## [Assignment]
Where a line of the listing below includes the word "seconds", reproduce that line.

## [Source records]
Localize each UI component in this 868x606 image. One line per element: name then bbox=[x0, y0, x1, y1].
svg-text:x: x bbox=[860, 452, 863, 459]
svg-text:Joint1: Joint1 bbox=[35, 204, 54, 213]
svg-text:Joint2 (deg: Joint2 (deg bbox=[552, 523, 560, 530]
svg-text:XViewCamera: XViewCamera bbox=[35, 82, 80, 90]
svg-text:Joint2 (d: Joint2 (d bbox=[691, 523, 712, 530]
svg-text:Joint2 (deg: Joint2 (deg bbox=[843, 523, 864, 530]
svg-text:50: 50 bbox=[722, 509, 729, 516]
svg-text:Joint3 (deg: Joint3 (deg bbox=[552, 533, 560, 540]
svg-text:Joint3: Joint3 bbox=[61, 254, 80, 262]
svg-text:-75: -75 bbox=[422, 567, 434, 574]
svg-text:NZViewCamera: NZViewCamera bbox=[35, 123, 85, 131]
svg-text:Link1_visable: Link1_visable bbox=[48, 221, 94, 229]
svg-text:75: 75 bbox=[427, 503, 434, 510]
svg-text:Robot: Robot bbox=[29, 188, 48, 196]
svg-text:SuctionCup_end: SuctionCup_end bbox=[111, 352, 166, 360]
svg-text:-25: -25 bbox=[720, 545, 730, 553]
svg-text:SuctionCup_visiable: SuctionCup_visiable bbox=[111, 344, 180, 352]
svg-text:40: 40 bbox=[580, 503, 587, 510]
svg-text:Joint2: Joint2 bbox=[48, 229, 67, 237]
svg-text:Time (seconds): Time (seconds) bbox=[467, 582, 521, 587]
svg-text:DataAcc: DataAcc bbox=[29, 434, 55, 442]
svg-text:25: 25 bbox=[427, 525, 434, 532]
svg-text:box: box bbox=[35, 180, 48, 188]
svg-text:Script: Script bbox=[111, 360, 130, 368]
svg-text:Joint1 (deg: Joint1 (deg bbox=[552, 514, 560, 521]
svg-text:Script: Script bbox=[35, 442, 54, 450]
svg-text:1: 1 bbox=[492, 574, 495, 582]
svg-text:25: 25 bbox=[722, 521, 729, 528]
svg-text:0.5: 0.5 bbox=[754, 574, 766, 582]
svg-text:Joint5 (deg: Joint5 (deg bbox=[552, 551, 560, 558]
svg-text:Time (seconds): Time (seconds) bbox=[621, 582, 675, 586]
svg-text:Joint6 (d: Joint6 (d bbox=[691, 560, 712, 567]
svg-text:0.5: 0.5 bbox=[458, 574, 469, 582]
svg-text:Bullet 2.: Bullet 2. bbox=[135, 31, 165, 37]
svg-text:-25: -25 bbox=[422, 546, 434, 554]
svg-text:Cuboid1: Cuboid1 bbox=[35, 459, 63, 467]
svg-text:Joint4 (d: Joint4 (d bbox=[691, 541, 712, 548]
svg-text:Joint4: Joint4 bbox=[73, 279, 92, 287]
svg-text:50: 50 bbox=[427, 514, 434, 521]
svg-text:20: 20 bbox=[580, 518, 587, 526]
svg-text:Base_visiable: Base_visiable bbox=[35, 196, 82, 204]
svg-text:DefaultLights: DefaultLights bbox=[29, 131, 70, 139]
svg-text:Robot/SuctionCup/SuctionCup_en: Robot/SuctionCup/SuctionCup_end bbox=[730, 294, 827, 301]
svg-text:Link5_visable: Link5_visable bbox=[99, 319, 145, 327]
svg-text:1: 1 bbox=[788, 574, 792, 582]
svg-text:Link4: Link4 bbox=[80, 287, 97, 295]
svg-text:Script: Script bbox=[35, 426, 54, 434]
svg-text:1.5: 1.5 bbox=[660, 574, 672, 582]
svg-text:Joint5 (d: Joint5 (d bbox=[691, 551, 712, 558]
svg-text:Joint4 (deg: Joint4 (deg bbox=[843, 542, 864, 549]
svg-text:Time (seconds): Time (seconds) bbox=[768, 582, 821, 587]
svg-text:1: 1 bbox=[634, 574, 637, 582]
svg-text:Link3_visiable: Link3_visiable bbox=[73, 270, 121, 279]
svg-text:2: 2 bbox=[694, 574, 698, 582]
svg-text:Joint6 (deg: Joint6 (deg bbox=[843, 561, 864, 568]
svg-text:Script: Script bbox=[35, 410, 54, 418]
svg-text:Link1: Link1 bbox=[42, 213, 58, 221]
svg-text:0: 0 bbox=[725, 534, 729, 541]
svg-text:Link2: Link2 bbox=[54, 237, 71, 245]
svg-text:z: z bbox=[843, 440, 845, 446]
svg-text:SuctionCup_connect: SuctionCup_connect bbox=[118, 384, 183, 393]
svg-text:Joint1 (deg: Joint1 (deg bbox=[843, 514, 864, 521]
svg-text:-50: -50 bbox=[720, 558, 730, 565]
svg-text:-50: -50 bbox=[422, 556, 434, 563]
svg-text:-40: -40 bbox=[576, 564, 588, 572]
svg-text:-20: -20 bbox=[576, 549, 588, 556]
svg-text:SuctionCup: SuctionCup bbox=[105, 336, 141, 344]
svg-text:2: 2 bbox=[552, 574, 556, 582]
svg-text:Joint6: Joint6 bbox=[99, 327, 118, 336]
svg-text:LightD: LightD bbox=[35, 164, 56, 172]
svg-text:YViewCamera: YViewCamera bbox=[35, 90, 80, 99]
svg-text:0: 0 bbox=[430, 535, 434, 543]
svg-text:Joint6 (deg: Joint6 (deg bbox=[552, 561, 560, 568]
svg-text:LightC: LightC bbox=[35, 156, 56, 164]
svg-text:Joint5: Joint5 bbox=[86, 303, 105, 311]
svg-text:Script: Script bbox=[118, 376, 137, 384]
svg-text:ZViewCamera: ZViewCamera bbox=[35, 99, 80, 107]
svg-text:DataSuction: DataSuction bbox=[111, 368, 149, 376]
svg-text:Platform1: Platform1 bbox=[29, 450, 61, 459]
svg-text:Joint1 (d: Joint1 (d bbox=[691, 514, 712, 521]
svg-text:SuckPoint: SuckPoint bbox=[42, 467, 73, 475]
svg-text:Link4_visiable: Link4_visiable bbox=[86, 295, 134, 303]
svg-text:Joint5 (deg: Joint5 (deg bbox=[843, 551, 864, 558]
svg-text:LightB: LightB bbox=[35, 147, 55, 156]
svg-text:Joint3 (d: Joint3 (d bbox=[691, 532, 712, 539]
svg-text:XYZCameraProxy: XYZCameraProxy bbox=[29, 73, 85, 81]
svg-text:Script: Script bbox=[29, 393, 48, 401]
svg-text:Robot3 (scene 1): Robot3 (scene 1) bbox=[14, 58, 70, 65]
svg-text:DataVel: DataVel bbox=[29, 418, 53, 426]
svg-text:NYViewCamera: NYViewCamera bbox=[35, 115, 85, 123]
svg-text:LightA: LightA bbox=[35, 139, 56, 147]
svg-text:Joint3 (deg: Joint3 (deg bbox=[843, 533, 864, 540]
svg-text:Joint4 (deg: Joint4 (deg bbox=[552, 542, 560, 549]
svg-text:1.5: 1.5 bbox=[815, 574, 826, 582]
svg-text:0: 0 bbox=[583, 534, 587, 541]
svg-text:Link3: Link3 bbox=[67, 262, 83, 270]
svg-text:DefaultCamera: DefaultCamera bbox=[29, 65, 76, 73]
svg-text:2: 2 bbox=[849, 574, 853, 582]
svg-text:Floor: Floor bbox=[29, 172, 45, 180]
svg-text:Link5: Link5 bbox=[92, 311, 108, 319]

## [Response below]
svg-text:Time (seconds): Time (seconds) bbox=[467, 582, 521, 587]
svg-text:Time (seconds): Time (seconds) bbox=[621, 582, 675, 586]
svg-text:Time (seconds): Time (seconds) bbox=[768, 582, 821, 587]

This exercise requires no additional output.